They began showing up at dusk last week, wandering the streets, slumped in wheelchairs and sitting on sidewalks, paper plates perched on their knees. By 6:30 p.m., more than 100 homeless people had lined up at a barren corner in Hollywood, drawn by free meals handed out from the back of a truck every night by volunteers.
But these days, 27 years after the Greater West Hollywood Food Coalition began feeding people in a county that has one of the worst homeless problems in the nation, the charity is under fire, a flashpoint in the national debate over the homeless and the programs that serve them.
Facing an uproar from homeowners, two members of the Los Angeles City Council have called for the city to follow the lead of dozens of other communities and ban the feeding of homeless people in public spaces.
Should Los Angeles enact such an ordinance, it would join a roster of more than 30 cities, including Philadelphia, Raleigh, N.C., Seattle and Orlando, Fla., that have adopted or debated some form of legislation intended to restrict the public feeding of the homeless, according to the National Coalition of the Homeless.

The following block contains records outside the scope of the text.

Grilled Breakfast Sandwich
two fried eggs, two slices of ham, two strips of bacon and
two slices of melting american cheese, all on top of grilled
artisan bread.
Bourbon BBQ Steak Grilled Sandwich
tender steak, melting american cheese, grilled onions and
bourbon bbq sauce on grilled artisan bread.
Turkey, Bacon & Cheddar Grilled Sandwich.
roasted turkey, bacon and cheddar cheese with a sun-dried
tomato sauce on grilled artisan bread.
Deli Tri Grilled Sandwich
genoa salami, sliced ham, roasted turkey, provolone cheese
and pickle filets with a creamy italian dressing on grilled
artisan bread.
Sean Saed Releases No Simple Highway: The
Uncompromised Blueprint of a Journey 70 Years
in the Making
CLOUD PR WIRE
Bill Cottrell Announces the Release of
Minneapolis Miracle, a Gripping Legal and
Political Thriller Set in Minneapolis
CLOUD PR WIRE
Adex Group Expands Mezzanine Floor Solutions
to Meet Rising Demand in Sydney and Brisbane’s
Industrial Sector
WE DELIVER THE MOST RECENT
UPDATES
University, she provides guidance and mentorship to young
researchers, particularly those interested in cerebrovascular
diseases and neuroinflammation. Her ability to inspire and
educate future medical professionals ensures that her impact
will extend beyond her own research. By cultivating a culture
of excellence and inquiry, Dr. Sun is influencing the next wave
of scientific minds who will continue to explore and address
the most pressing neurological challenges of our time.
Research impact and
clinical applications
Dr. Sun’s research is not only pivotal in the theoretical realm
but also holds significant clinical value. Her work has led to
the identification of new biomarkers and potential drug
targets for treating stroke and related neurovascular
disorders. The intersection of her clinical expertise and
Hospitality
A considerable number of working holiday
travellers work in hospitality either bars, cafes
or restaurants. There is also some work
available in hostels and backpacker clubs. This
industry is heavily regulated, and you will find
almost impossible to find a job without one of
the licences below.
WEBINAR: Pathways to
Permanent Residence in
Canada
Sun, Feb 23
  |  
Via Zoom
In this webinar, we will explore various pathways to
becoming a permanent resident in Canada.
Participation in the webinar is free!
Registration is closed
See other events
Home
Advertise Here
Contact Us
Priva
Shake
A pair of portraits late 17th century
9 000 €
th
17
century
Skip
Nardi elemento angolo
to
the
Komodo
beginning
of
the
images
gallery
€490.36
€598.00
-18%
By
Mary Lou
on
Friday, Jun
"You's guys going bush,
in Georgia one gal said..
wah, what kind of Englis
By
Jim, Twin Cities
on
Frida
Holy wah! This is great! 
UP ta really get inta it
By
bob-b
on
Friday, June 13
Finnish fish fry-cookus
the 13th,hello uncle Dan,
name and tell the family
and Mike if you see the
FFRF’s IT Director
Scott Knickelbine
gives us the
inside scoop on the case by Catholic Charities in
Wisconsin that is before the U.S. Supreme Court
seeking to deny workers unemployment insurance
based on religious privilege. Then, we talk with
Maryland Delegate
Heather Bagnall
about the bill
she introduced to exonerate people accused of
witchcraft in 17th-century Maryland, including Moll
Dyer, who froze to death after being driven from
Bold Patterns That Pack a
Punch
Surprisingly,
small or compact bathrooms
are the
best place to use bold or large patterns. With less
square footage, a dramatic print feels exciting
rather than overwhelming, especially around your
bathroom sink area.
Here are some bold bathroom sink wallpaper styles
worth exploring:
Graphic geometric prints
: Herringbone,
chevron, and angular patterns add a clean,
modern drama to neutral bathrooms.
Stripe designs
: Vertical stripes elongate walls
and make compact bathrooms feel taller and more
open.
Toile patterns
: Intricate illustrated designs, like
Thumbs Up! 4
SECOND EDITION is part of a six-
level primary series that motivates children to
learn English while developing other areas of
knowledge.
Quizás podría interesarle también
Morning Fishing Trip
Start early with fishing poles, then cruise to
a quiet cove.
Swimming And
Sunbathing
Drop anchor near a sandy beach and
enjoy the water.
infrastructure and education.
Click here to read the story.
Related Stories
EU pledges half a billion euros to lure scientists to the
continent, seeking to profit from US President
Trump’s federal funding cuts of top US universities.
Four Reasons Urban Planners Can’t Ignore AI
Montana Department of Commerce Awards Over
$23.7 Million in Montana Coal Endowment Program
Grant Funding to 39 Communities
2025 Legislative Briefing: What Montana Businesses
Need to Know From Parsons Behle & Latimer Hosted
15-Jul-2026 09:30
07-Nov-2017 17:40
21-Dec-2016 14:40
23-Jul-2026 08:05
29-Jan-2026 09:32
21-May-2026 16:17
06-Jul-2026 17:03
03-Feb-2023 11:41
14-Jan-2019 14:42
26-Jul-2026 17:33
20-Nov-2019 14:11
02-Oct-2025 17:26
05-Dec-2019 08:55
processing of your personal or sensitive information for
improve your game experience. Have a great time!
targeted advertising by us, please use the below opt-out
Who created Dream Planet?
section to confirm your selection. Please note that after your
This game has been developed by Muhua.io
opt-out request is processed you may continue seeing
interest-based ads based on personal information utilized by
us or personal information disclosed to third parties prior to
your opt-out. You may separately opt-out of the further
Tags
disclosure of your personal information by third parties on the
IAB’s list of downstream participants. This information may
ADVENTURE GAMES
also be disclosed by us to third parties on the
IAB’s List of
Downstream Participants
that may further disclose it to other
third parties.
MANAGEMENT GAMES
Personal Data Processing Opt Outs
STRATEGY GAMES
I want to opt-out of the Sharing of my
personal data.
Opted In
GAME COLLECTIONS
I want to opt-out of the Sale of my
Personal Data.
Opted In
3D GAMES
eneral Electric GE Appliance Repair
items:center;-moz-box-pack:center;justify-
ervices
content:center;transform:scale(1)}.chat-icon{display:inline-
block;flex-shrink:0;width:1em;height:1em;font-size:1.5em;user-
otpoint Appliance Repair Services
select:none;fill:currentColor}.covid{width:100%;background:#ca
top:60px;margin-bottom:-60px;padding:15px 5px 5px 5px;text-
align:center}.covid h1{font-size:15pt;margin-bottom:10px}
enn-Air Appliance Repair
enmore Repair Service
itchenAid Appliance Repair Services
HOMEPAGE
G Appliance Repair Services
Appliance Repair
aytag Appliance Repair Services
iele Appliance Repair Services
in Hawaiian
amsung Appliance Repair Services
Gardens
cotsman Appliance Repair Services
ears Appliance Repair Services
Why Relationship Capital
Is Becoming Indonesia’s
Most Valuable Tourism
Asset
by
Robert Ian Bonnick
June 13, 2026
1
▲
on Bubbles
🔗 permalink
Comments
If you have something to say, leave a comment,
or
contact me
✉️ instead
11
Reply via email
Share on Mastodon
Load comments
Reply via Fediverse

There are now about 57,735 homeless people in Los Angeles County, according to the 2013 Annual Homeless Assessment Report released by the Department of Housing and Urban Development last week, a 23.5 percent increase over last year. Only New York had a higher homeless population.
In similar news, the billionaire Mayor of New York City recently banned food donations to the homeless because the city cannot record the salt, fat and fiber content in the food.
Bloomberg, the 13th richest person in the world, also tried to implement a policy that require the homeless to prove they had no where else to go before being accepted into a shelter. Fortunately, a judge struck down the decision.